Every line in the entries where "that" is found should be copied.

┌─ Extracted information

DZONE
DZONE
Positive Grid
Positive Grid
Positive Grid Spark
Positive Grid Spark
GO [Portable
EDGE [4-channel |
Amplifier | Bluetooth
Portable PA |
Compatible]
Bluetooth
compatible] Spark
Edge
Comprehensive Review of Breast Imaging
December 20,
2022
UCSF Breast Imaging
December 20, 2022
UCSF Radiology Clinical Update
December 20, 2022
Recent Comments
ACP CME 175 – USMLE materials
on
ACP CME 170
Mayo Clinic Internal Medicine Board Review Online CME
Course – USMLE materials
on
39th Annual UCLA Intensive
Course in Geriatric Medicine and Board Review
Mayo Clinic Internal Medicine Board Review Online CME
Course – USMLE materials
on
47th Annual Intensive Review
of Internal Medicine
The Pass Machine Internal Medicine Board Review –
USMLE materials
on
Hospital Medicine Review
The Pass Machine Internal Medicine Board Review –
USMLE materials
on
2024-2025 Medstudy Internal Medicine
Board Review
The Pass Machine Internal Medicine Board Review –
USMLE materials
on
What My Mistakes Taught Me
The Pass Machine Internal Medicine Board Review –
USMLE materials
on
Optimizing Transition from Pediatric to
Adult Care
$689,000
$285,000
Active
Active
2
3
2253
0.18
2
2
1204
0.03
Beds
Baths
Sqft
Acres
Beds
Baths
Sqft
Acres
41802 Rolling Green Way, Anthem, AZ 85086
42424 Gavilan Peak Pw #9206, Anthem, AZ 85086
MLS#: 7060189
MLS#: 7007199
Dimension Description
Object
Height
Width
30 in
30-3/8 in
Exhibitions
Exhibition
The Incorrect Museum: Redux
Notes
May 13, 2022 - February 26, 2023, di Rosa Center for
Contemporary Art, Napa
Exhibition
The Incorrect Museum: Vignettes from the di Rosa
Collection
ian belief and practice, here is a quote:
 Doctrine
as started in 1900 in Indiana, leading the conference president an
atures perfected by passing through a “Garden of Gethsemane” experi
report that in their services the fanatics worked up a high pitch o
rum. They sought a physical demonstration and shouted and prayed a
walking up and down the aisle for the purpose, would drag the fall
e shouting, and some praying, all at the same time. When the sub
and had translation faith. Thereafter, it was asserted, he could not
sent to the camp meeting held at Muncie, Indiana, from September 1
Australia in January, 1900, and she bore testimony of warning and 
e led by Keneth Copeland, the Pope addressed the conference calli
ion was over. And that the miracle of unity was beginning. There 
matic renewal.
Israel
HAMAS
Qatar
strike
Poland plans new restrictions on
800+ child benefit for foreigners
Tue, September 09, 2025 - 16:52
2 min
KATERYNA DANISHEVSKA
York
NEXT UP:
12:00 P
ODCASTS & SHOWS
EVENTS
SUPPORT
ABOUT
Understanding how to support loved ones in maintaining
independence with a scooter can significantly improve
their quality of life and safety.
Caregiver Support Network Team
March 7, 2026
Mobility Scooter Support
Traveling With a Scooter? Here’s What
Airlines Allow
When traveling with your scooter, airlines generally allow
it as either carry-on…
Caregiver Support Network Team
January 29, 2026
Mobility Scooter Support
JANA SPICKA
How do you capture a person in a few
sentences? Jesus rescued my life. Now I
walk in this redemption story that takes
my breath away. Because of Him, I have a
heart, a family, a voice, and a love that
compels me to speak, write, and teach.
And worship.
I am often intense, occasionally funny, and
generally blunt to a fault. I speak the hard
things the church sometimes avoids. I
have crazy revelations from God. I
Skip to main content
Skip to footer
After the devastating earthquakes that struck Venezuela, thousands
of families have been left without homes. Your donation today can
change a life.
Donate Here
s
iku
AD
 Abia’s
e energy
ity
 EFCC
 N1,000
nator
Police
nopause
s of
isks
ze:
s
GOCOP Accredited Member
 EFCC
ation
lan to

└─

= Worked solution =
report that in their services the fanatics worked up a high pitch o
ion was over. And that the miracle of unity was beginning. There 
walk in this redemption story that takes
heart, a family, a voice, and a love that
After the devastating earthquakes that struck Venezuela, thousands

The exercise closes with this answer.